Leadership and Religion

I

AFTER eight years in office, though still a young man, Lee Kuan Yew in 1967 began to think a great deal about a continuing leadership in Singapore. Undoubtedly he was perturbed by the struggle for power in China and the military coups in Africa. He knew many of the African leaders personally. Unexpectedly, he accepted an invitation in April, 1967, to speak at a meeting on youth leadership training sponsored by the East Asia Christian Conference.

“I have been asked,” Lee Kuan Yew said, “to talk about the problems of leadership, particularly of youth leadership, in the context of the unfinished revolutions of South and Southeast Asia. First, there is no such thing as a finished revolution. Nobody really knows when a revolutionary era began, when it ended, when a non-revolutionary era then commenced. But it will make my task simpler if we define this problem in rather prosaic terms.
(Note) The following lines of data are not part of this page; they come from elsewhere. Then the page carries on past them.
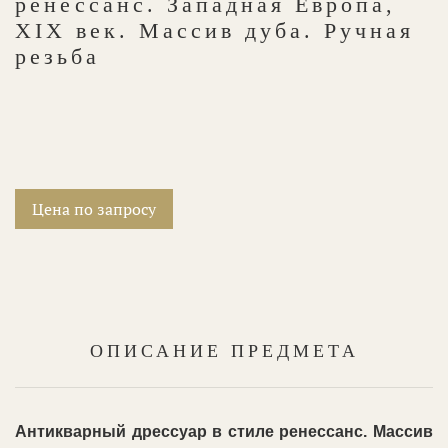
ренессанс. Западная Европа,
XIX век. Массив дуба. Ручная
резьба
Цена по запросу
ОПИСАНИЕ ПРЕДМЕТА
Антикварный дрессуар в стиле ренессанс. Массив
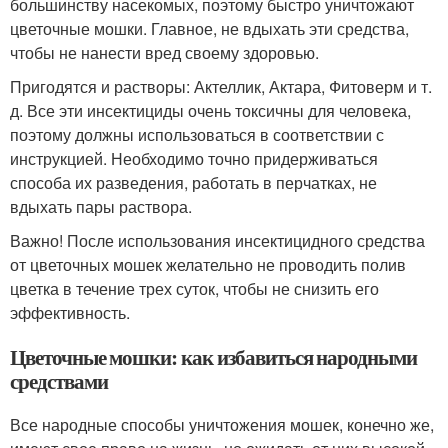
большинству насекомых, поэтому быстро уничтожают
цветочные мошки. Главное, не вдыхать эти средства,
чтобы не нанести вред своему здоровью.
Пригодятся и растворы: Актеллик, Актара, Фитоверм и т.
д. Все эти инсектициды очень токсичны для человека,
поэтому должны использоваться в соответствии с
инструкцией. Необходимо точно придерживаться
способа их разведения, работать в перчатках, не
вдыхать пары раствора.
Важно! После использования инсектицидного средства
от цветочных мошек желательно не проводить полив
цветка в течение трех суток, чтобы не снизить его
эффективность.
Цветочные мошки: как избавиться народными
средствами
Все народные способы уничтожения мошек, конечно же,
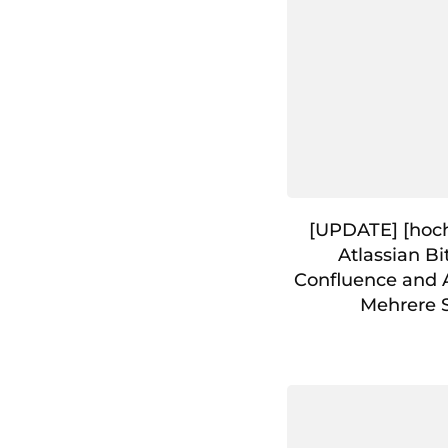
[UPDATE] [hoch
Atlassian Bi
Confluence and A
Mehrere 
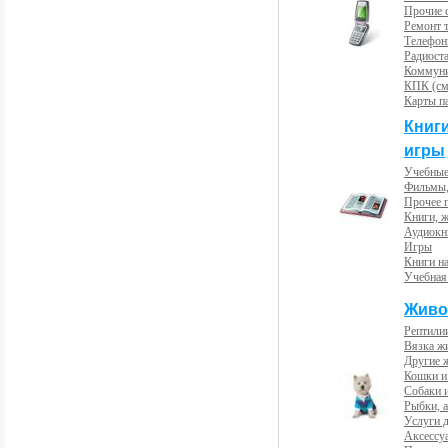
Прочие с
Ремонт 
Телефон
Радиост
Коммун
КПК (см
Карты п
Книг
игры
Учебные
Фильмы,
Прочее 
Книги, 
Аудиокн
Игры
Книги н
Учебная
Живо
Рептили
Вязка ж
Другие 
Кошки и
Собаки 
Рыбки, 
Услуги 
Аксессу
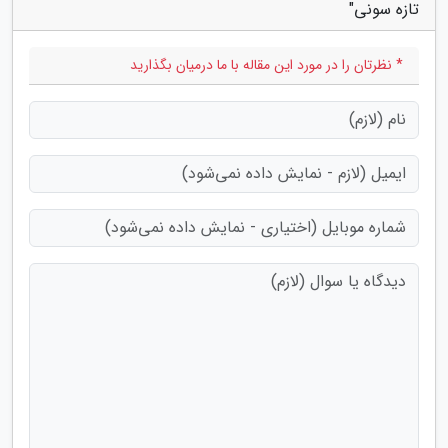
تازه سونی"
* نظرتان را در مورد این مقاله با ما درمیان بگذارید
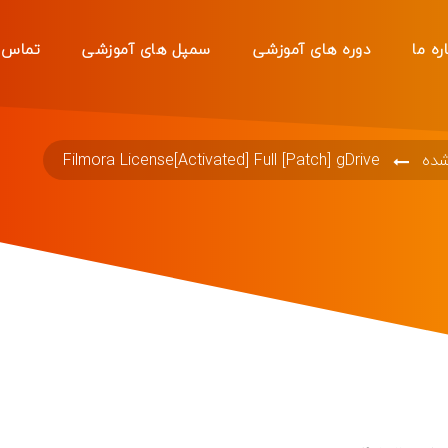
ره ما
دوره های آموزشی
سمپل های آموزشی
تماس ب
شده
Filmora License[Activated] Full [Patch] gDrive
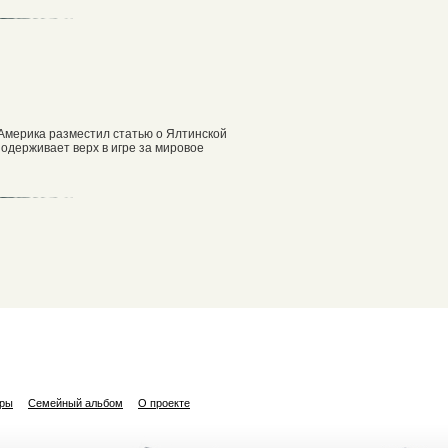
 Америка разместил статью о Ялтинской
одерживает верх в игре за мировое
ары
Семейный альбом
О проекте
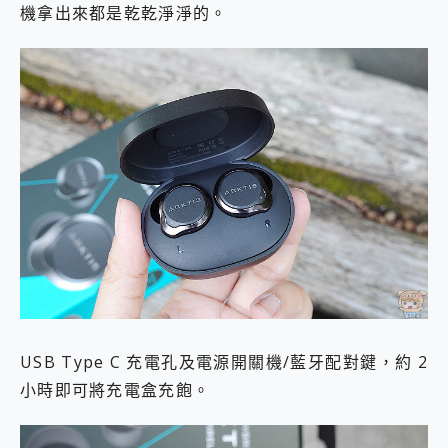
機拿出來都是乾乾淨淨的。
USB Type C 充電孔及電源開關機/藍牙配對鍵，約 2
小時即可將充電盒充飽。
“So far as modern jargon is concerned, ‘revolution’ in South and Southeast Asia means the expulsion of foreign dominators, primarily European dominators. That is the beginning of revolution. Does the end of revolution come with the expulsion of these foreign dominators and the assumption of power by local digits? If so, then the revolutions are over, for there is no part of South and Southeast Asia in which non-indigenous or non-Asian powers are in authority.

“But I do know one thing: that whilst in colonial-ruled Asia there was no problem of leadership, whether of a political or a purely social nature, in the Asia that we see today there is a genuine problem of leadership and succession to leadership.

“In the old days, one governor came, served his term, impressed his superiors—in London in the case of the British territories, in Amsterdam in the case of the Dutch-controlled territories, in Paris for the French Indo-China territories, or in Washington in the case of the Philippines. So a constant stream of authority and leadership was provided.

“Now these societies have assumed the right to govern themselves. And, in many of these countries, people, because their glands worked more vigorously than others, or for a diversity of reasons, were dissatisfied with the existing situation, and they upset the system. Now they are saddled with the responsibility—having upset the old order—of establishing a new one that will provide a meaningful life to their own people.

“In South and Southeast Asia, there are societies which are confronted with the awesome problem—often, the very daunting task—of catching up with 200 to 300 years of somebody else’s progress. You have tilled the earth the way your ancestors have always done and eked out a living of some sort. The sun, the rain provided you with some kind of livelihood; some form of irrigation; some primitive instruments with which to get some kind of succour from the earth. And the world has, meanwhile, passed you by. Then, all of a sudden, you decide that you must also join this race to the moon—you believe it to be desirable. These are societies in a stage of transition.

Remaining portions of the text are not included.